== Segment start ==

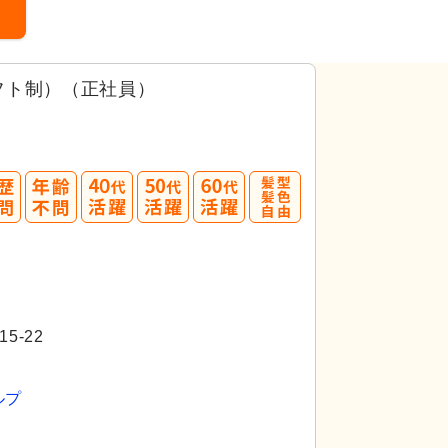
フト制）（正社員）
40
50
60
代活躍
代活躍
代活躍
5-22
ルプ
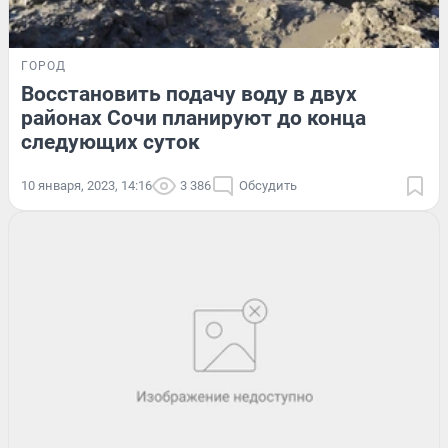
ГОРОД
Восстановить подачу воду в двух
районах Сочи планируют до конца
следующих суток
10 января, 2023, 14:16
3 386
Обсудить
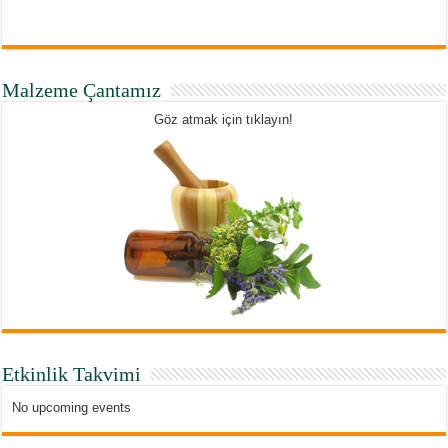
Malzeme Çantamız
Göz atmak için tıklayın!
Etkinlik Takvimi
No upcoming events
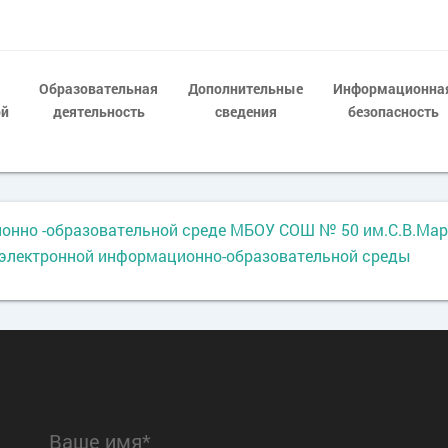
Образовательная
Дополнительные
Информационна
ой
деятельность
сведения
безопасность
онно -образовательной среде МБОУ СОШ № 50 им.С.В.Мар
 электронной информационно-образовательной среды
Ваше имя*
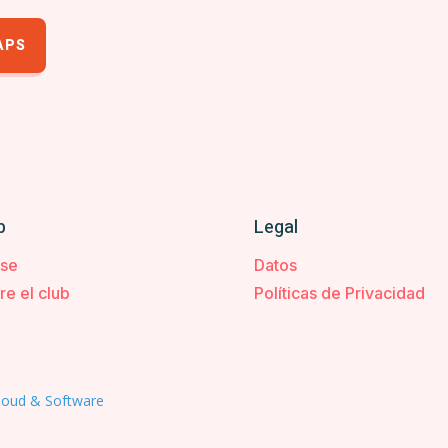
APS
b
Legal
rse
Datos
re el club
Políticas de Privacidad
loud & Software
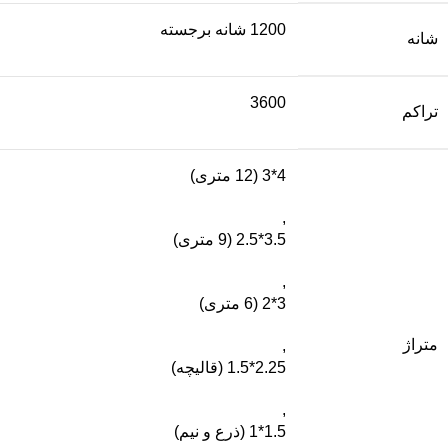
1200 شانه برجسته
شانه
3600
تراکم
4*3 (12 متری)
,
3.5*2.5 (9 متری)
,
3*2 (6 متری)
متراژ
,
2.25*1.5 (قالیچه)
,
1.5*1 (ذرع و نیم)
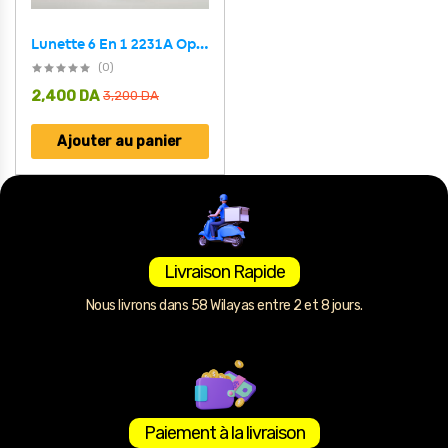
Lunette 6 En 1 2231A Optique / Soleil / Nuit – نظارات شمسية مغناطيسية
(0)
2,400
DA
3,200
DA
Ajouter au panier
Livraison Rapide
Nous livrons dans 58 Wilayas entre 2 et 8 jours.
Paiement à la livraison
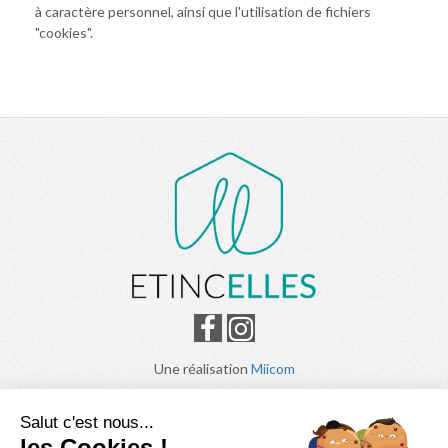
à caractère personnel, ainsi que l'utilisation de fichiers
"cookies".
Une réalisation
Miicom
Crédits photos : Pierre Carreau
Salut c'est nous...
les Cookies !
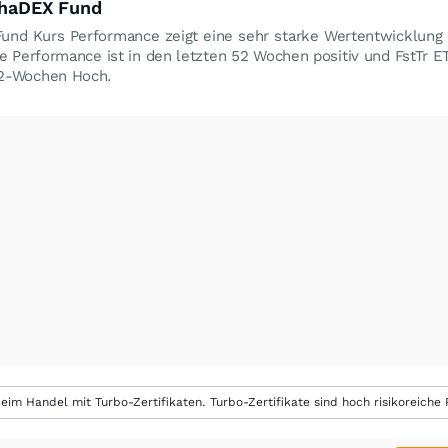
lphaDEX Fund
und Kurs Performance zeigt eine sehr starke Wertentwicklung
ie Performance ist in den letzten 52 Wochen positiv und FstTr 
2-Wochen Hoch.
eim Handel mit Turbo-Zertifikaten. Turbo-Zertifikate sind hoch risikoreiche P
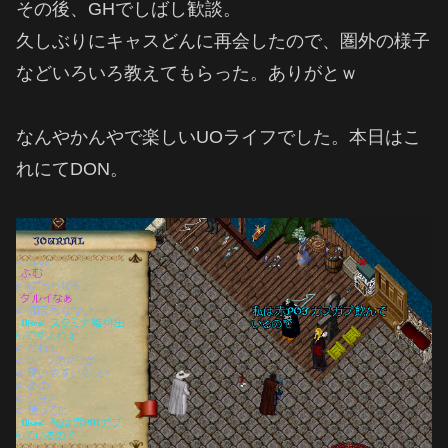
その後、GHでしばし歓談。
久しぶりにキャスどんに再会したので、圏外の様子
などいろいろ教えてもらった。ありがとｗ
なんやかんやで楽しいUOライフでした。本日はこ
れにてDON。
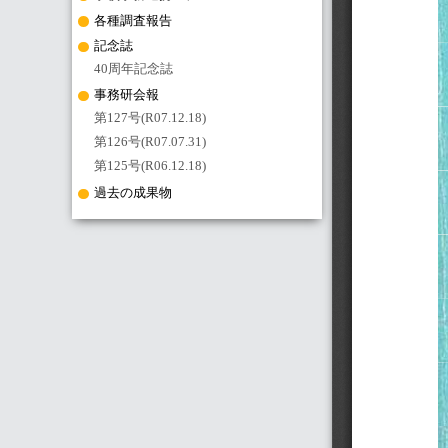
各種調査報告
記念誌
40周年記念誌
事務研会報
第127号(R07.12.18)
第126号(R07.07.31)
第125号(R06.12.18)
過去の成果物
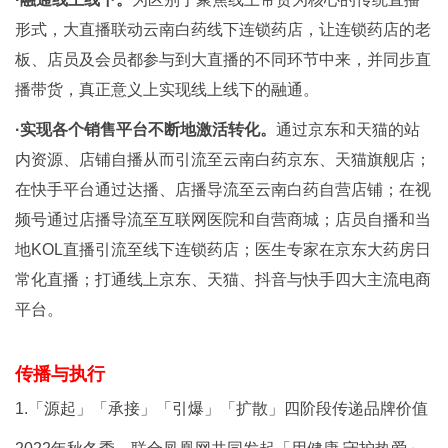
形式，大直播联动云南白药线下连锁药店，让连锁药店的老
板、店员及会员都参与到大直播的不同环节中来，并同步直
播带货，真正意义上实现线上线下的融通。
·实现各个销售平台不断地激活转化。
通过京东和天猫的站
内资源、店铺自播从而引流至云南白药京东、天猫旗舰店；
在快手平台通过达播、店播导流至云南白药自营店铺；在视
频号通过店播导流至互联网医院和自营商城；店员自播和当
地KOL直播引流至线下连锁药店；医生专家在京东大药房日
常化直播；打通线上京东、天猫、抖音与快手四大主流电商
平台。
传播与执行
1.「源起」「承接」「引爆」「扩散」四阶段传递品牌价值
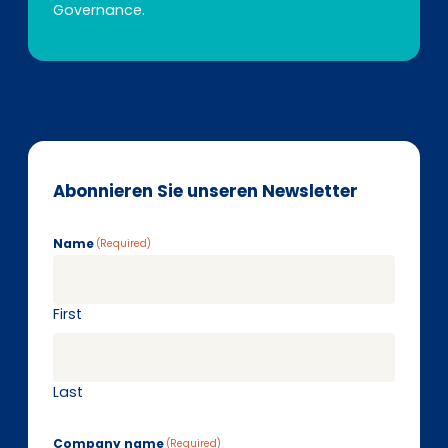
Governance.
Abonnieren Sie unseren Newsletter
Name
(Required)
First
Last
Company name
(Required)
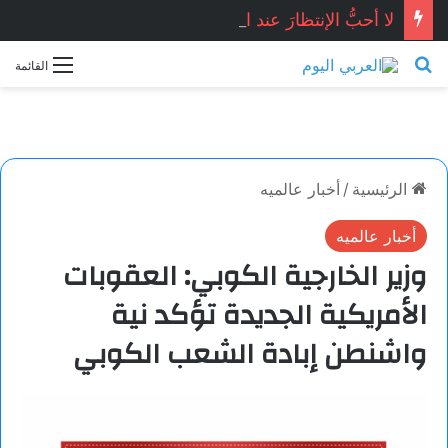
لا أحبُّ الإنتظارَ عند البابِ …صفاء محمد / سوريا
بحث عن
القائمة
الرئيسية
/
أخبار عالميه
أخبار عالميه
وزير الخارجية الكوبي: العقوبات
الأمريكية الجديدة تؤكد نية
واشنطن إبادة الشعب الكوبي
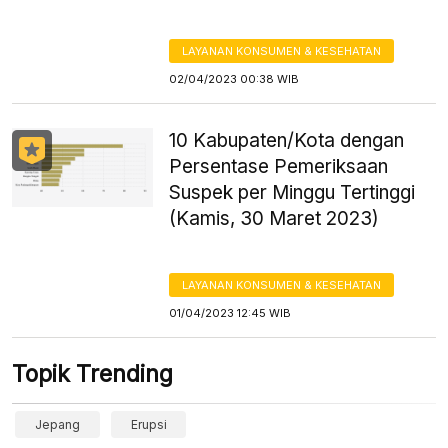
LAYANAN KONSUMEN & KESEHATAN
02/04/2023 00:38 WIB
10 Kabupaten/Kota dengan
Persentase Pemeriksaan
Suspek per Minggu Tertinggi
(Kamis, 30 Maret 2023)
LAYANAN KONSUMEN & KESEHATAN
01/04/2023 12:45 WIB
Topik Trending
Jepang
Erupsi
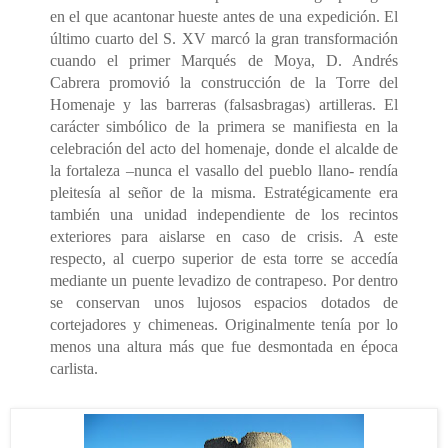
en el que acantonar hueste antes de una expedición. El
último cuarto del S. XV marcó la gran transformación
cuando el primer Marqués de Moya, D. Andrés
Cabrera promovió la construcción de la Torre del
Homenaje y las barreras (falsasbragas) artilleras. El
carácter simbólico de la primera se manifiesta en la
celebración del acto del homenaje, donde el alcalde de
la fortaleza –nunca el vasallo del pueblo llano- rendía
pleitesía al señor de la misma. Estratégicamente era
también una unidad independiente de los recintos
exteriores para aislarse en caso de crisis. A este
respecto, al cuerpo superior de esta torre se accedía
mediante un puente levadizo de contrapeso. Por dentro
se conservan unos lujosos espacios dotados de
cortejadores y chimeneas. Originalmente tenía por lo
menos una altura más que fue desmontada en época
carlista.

== Segment end ==

Out of the data above, return each line where the word "Performance" can be found.

= Output for this task =
und Kurs Performance zeigt eine sehr starke Wertentwicklung
ie Performance ist in den letzten 52 Wochen positiv und FstTr 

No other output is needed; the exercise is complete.